Task to carry out. Pick out all lines with the word "登录管理" from the records that follow.

The records.
----
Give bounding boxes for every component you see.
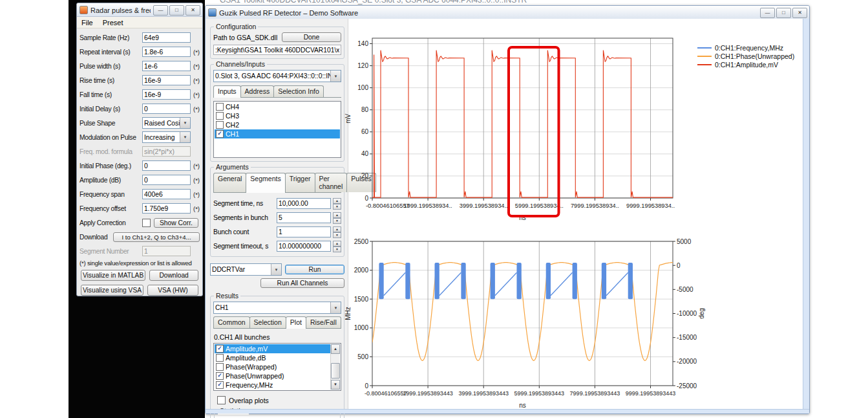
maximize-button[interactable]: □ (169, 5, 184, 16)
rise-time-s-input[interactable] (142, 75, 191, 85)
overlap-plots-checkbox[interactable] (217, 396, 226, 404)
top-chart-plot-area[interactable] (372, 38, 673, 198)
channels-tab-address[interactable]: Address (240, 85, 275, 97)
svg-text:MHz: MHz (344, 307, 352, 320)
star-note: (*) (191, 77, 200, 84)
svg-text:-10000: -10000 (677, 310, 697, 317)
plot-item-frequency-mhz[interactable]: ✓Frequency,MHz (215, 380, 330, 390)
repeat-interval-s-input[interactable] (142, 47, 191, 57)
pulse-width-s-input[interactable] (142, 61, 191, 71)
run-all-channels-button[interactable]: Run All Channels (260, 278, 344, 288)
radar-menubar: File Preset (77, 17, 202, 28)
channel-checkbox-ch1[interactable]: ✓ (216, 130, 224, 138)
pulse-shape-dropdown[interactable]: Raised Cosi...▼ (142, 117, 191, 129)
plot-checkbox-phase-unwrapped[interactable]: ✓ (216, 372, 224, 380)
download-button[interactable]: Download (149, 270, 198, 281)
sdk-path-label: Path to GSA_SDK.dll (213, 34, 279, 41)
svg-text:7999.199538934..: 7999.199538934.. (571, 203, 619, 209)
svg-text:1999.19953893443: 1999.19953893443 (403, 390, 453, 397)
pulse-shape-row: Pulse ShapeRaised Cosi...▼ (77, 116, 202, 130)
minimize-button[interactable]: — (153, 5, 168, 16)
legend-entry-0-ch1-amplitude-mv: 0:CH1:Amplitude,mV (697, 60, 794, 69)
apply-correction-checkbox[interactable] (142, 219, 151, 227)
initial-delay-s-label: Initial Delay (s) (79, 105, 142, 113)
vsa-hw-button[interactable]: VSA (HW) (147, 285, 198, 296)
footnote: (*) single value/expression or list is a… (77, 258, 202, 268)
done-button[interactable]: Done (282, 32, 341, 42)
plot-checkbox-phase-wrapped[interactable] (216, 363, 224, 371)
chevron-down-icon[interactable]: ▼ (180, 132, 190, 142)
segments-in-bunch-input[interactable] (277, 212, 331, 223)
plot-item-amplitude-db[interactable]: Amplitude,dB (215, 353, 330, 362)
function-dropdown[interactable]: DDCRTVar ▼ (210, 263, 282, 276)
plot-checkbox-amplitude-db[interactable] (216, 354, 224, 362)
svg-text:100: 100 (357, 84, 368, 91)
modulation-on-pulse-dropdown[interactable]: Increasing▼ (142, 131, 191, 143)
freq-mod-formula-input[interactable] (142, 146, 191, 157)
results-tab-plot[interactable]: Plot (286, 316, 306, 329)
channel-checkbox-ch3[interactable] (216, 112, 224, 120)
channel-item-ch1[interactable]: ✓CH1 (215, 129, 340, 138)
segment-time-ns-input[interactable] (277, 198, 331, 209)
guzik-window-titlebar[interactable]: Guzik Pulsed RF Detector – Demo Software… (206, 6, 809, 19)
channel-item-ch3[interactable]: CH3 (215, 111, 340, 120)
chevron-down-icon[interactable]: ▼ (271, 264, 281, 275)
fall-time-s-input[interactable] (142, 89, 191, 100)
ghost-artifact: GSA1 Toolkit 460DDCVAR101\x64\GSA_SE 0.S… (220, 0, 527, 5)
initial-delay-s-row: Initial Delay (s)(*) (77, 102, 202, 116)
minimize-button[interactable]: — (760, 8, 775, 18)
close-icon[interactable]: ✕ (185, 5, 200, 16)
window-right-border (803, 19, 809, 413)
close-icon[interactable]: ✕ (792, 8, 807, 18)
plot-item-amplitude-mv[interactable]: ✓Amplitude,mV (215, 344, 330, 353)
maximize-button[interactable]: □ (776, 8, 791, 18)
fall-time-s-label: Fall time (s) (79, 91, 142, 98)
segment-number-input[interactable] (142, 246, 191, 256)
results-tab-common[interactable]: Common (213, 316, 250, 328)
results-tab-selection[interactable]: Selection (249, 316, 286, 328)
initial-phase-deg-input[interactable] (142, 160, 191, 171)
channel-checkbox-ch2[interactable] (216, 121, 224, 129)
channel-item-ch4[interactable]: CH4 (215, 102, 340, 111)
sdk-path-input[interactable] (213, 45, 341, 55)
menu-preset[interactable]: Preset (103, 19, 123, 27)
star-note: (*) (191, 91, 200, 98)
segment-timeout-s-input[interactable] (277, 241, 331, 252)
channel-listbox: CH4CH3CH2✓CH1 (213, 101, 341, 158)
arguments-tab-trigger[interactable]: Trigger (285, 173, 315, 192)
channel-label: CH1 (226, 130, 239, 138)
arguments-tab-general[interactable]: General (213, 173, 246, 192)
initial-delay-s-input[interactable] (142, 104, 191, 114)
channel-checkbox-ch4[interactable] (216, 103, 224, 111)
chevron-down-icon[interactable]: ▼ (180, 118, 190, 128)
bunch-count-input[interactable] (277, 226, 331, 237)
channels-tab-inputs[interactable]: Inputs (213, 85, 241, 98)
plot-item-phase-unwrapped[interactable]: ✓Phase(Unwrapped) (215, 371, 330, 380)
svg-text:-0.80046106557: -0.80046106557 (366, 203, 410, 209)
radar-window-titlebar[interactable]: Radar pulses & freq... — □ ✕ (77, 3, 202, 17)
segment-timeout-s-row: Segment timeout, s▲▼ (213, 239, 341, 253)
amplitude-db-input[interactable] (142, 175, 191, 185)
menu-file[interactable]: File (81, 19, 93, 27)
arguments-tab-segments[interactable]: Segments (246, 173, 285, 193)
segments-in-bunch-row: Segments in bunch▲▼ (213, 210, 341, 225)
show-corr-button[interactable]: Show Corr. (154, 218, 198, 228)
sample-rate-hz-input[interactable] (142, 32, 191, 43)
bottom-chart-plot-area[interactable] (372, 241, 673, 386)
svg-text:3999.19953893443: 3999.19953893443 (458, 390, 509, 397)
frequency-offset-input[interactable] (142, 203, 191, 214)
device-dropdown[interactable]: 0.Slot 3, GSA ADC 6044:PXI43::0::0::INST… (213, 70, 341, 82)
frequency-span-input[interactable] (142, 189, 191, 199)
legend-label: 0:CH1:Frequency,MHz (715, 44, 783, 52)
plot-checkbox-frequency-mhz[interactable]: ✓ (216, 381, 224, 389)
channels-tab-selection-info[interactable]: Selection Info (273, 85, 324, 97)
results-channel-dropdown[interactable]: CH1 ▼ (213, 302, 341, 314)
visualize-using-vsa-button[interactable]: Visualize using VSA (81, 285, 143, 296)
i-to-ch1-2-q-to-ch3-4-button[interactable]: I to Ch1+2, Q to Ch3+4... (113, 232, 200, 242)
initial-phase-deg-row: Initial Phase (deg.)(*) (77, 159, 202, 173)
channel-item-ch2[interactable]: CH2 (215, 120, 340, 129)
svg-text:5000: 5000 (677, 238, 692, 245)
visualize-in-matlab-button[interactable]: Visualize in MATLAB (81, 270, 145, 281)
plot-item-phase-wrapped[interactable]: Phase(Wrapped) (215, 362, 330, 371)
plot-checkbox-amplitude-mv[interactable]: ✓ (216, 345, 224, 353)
----
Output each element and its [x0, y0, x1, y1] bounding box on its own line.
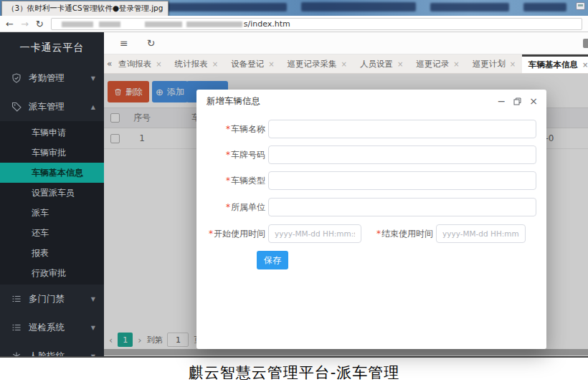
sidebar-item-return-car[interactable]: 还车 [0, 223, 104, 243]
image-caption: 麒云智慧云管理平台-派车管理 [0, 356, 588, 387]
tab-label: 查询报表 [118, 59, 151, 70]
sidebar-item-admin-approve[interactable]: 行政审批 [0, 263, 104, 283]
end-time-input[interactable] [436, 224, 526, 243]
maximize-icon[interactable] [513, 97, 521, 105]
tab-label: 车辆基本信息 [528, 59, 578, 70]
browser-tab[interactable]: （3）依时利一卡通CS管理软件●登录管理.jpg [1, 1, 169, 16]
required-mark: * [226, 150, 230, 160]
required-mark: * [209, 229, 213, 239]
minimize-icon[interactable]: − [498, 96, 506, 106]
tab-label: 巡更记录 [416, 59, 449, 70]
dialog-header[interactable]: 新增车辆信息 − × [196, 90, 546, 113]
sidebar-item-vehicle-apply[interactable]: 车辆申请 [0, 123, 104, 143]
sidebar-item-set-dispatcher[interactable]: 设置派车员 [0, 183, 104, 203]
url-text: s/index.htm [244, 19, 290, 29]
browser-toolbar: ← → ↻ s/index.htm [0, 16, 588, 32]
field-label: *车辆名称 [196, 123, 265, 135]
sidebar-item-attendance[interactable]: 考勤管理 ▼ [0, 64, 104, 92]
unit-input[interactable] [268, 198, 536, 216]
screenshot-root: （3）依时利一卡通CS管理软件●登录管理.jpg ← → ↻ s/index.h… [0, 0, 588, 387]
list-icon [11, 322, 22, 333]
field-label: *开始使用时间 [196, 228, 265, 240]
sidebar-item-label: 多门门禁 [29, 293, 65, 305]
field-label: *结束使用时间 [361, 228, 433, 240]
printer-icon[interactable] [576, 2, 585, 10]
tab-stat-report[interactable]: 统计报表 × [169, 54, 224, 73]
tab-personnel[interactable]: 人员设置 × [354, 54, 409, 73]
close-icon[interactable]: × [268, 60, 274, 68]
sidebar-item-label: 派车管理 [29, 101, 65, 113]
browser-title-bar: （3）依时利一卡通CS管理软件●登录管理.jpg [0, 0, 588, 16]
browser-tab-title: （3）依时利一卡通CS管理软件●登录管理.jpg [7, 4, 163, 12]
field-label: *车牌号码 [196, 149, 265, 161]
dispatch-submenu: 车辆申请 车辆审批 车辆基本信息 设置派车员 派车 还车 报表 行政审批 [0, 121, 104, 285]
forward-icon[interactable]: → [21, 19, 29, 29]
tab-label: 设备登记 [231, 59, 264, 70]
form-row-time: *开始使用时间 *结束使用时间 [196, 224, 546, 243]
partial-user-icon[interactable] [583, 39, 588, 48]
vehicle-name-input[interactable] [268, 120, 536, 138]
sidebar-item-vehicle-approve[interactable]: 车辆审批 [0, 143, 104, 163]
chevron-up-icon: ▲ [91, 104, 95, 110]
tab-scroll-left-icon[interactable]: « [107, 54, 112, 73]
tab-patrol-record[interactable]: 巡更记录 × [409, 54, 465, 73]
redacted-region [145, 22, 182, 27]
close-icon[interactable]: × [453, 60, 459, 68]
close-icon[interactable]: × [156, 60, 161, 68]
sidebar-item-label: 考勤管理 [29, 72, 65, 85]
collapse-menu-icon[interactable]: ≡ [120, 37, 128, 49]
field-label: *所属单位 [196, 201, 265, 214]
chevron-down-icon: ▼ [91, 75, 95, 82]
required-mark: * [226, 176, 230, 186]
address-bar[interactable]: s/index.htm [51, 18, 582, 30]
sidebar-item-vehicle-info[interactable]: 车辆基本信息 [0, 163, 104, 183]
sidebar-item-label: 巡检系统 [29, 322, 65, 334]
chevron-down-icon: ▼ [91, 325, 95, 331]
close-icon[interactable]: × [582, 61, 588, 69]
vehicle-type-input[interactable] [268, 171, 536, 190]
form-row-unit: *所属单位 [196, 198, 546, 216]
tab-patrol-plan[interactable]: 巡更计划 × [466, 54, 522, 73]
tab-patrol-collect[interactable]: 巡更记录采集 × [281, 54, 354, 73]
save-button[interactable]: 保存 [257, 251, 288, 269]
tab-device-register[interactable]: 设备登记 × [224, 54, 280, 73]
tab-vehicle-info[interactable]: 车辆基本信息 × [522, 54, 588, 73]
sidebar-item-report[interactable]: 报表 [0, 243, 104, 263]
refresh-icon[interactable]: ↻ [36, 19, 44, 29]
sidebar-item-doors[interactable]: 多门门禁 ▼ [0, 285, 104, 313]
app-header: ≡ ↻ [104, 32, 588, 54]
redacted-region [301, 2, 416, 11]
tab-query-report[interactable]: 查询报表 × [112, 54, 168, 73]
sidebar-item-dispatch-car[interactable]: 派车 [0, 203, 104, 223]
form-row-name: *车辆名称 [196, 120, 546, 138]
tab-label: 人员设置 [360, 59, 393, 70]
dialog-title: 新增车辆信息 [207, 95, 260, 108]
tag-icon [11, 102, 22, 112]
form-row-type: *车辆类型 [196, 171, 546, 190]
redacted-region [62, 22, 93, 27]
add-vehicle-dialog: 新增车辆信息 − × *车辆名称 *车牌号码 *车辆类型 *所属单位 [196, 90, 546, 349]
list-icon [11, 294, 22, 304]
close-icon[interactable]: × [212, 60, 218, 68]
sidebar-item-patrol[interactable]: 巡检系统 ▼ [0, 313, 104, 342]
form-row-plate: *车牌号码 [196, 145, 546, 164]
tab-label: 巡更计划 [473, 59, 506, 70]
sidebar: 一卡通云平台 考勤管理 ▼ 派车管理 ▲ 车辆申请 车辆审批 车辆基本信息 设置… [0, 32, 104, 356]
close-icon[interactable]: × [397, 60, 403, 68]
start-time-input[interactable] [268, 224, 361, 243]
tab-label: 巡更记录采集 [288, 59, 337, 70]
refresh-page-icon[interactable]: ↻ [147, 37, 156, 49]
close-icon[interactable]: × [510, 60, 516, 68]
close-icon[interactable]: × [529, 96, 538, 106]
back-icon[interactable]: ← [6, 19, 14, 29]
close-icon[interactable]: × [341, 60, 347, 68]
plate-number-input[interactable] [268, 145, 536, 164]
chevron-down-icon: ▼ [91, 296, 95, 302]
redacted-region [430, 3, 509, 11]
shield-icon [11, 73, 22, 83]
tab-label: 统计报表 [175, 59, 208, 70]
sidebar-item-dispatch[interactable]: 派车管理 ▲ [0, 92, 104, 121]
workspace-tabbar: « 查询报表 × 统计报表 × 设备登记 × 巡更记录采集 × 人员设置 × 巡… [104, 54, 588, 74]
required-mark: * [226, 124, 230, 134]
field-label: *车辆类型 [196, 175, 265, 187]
----
Solution to this exercise.
browser-tab[interactable]: （3）依时利一卡通CS管理软件●登录管理.jpg [1, 1, 169, 16]
screenshot-root: （3）依时利一卡通CS管理软件●登录管理.jpg ← → ↻ s/index.h… [0, 0, 588, 387]
browser-title-bar: （3）依时利一卡通CS管理软件●登录管理.jpg [0, 0, 588, 16]
browser-tab-title: （3）依时利一卡通CS管理软件●登录管理.jpg [7, 4, 163, 12]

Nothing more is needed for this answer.